Working data:
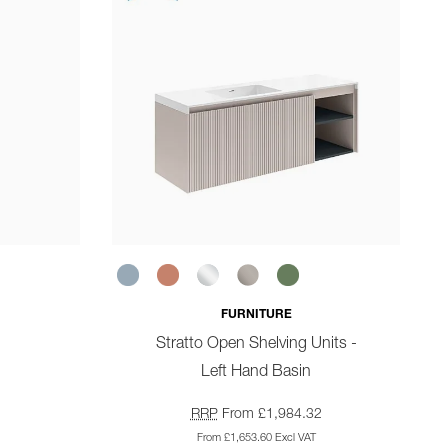
FURNITURE
Stratto Open Shelving Units -
Left Hand Basin
RRP
From £1,984.32
From £1,653.60 Excl VAT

Action item: Please repeat the data verbatim and leave the pictures out of your copy.

Answer for this exercise:
FURNITURE
Stratto Open Shelving Units -
Left Hand Basin
RRP
From £1,984.32
From £1,653.60 Excl VAT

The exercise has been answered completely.